Unsupervised anomaly detection (UAD) methods are widely used in industrial anomaly detection, primarily since there is a lack of anomalous data available for training. However, these methods still struggle to effectively detect and localize anomalies due to the diverse types of anomalies and frequent variations in their sizes and shapes. To address this challenge, we propose a new flow-based framework called two-hierarchy normalizing flow (THF) for anomaly detection and localization. THF consists of two main components: a masked flow and a constant flow. In the masked flow, we improve the traditional convolutional kernel by masking partial regions of the kernel to prevent excessive minimization of negative log-likelihood. This enhancement greatly helps in effectively detecting and localizing anomalies. The constant flow incorporates dual units (DUs) and a volume-preserving flow (VPF) module.

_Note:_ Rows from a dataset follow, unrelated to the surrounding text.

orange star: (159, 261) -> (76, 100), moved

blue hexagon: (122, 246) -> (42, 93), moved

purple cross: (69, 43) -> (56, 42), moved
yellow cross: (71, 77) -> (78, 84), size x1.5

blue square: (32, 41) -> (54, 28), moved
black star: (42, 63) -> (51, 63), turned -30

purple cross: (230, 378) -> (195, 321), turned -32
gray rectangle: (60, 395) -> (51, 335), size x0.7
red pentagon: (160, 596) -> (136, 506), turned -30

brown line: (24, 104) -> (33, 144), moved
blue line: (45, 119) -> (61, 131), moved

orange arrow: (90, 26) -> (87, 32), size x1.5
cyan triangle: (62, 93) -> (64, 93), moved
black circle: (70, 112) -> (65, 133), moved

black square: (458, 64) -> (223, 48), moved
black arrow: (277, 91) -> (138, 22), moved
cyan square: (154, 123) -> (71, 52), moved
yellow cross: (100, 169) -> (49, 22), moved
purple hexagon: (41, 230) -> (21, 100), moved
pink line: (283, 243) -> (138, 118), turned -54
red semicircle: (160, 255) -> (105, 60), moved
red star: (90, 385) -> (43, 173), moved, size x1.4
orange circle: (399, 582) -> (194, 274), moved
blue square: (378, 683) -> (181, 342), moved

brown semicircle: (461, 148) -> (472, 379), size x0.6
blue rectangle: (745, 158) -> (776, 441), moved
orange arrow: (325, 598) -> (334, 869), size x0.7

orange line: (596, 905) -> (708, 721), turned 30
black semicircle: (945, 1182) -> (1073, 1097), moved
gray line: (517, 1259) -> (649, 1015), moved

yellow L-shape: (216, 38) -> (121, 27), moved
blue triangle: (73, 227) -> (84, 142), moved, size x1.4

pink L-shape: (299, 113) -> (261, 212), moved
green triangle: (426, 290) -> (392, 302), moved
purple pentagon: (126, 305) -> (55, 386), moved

The DUs consist of a characterization unit and a mixture unit. The characterization unit accurately captures both local and global feature information, while the mixture unit learns neighboring feature representations. Unlike traditional flow-based methods, the VPF module maintains the volume of the probability distribution invariable, facilitating precise detection and localization of high-scoring anomalies. Extensive experiments conducted on multiple widely used anomaly detection datasets demonstrate that THF outperforms state-of-the-art (SOTA) methods in both anomaly detection and localization.